- Location: Ganar Kiyawa, Bukkuyum LGA, Zamfara State, Nigeria
- Date: 20 March 2022
- Victims: 37 killed Several kidnapped 20+ refugees
- Perpetrator: Unknown bandits

= Ganar Kiyawa massacre =

2022 mass killing in Zamfara, Nigeria

On 20 March 2022, at least 37 people were killed by bandits in the village of Ganar Kiyawa, in Bukkuyum, Zamfara State, Nigeria.

== Prelude ==
Zamfara State has been a hotbed of over 100 different bandit groups for years, with kidnappings and massacres frequent in villages that don't pay ransom or are not close to a Nigerian military post. In January 2022, a bandit attack on several villages killed over 200 people in Bukkuyum LGA, where Ganar Kiyawa is located. In two villages near Ganar Kiyawa in February, bandits collected a 12 million naira ransom for 26 civilians abducted from the town and the neighboring Nasarawa Burkullu. In the weeks leading up to the attack, Ganar Kiyawa residents paid 2 million naira in harvest taxes, and another two million ransom for civilians.

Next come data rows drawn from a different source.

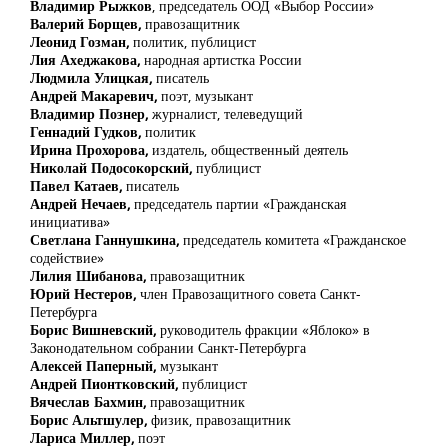
Владимир Рыжков
, председатель ООД «Выбор России»
Валерий Борщев,
правозащитник
Леонид Гозман,
политик, публицист
Лия Ахеджакова,
народная артистка России
Людмила Улицкая,
писатель
Андрей Макаревич,
поэт, музыкант
Владимир Познер,
журналист, телеведущий
Геннадий Гудков,
политик
Ирина Прохорова,
издатель, общественный деятель
Николай Подосокорский,
публицист
Павел Катаев,
писатель
Андрей Нечаев,
председатель партии «Гражданская
инициатива»
Светлана Ганнушкина,
председатель комитета «Гражданское
содействие»
Лилия Шибанова,
правозащитник
Юрий Нестеров,
член Правозащитного совета Санкт-
Петербурга
Борис Вишневский,
руководитель фракции «Яблоко» в
Законодательном собрании Санкт-Петербурга
Алексей Паперный,
музыкант
Андрей Пионтковский,
публицист
Вячеслав Бахмин,
правозащитник
Борис Альтшулер,
физик, правозащитник
Лариса Миллер,
поэт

Residents of Ganar Kiyawa expected the attack ahead of time, with the men of the village sleeping in the bush the night before anticipating the attack. The bandits had entered the town the past few nights attempting to attack, but because no one was there sleeping, they left.

== Massacre ==
To surprise the inhabitants, the bandits attacked the morning of 20 March, when all the civilians came back from the bush from sleeping. Witnesses stated that the bandits shot indiscriminately once they entered the village from the western side, before going house to house and shooting everyone inside. Shops in the town were looted as well. According to a community leader in the Bukkuyum LGA, the village head, local traditional rulers, and many others were killed. Twenty villagers fled to nearby villages, and those who couldn't make it were kidnapped.

== Aftermath ==
The next day, survivors picked up the bodies of 24 people in the village, and stated many more are likely left in the bush. The bandits arrived at the village cemetery that same day, assuming funerals were going on for the buried, but no one was there, so they left. The funerals instead took place at Adabka, three kilometers away. The death toll later rose to 37 killed.

The Zamfara State police stated 16 people were killed, with the police spokesperson and a military spokesperson visiting the village. Zamfara State governor Bello Matawalle expressed his condolences.